ECLI:NL:TADRSHE:2010:YA1080 Raad van Discipline 's-Hertogenbosch M 10 - 2010

ECLI: ECLI:NL:TADRSHE:2010:YA1080
Datum uitspraak: 06-09-2010
Datum publicatie: 20-10-2010
Zaaknummer(s): M 10 - 2010
Onderwerp:
  • Wat een behoorlijk advocaat betaamt t.o. de wederpartij, subonderwerp: Vrijheid van handelen
  • Wat een behoorlijk advocaat betaamt t.o. de wederpartij, subonderwerp: Grievende uitlatingen
Beslissingen:
Inhoudsindicatie:   Verzet gegrond omdat de voorzitter in de voorzittersbeslissing niet alle door klagers naar voren gebrachte klachten heeft besproken. Grenzen van de aan de advocaat van de wederpartij toekomende vrijheid niet overschreden. Verzet gegrond; klacht ongegrond    

M10-2010 Verzet

Raad van Discipline

in het ressort ’s-Hertogenbosch

Beslissing

inzake

de klacht van:

klagers,

tegen

verweerder,

−−−−−−−−−−−−−−−−−−−−−−−−−−−−−−−−−−−−−−−−−−−−−−−−−−−−−−−−−−−−−−−−

1.         Verloop van de verzetprocedure.

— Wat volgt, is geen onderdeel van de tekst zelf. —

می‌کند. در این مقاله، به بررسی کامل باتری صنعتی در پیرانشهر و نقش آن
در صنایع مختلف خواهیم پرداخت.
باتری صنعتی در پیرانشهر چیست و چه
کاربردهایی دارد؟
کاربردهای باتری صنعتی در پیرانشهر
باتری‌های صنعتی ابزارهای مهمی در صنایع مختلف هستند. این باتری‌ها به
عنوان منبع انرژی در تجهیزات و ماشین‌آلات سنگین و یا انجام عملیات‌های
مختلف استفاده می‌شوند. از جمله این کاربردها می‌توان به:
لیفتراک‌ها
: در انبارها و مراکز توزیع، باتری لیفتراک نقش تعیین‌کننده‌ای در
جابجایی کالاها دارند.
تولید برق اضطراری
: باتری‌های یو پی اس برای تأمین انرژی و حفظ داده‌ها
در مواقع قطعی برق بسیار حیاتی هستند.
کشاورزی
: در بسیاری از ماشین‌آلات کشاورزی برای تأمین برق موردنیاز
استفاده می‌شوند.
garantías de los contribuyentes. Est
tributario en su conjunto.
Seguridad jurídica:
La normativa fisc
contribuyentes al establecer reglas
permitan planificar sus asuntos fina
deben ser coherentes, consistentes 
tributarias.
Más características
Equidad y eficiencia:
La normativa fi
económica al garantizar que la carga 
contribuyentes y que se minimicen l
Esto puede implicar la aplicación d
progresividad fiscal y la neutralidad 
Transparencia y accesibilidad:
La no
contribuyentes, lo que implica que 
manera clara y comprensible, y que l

Bij brief d.d. 2 maart 2010 hebben klagers verzet aangetekend tegen de beslissing van de voorzitter van 18 februari 2010, welke beslissing aan klager, verweerder en de deken werd toegezonden op 22 februari 2010.

Partijen zijn in de gelegenheid gesteld te worden gehoord ter openbare zitting van de raad van 5 juli 2010, waarvoor partijen werden opgeroepen bij brieven van de griffier van 21 mei 2010. Daarbij werd hen medegedeeld dat de stukken ter inzage zouden liggen ten kantore van de griffier tot 21 juni 2010. De deken werd van de mondelinge behandeling op de hoogte gesteld.

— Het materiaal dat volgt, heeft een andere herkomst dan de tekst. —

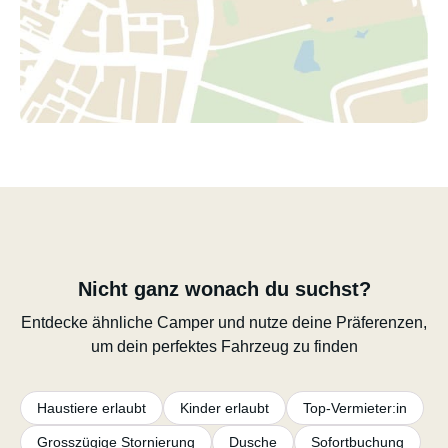
Nicht ganz wonach du suchst?
Entdecke ähnliche Camper und nutze deine Präferenzen,
um dein perfektes Fahrzeug zu finden
Haustiere erlaubt
Kinder erlaubt
Top-Vermieter:in
Grosszügige Stornierung
Dusche
Sofortbuchung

Bij de mondelinge behandeling zijn klagers en verweerder verschenen.

2.         De feiten

2.1.      Verweerder treedt op als advocaat van de wederpartij van klagers in een burengeschil tussen beide partijen.

2.2.      In 2006 heeft verweerder opdracht gegeven puin- en snoeiafval voor de oprit van zijn cliënte te verwijderen. De factuur d.d. 7 september 2006 was op naam van verweerder gesteld.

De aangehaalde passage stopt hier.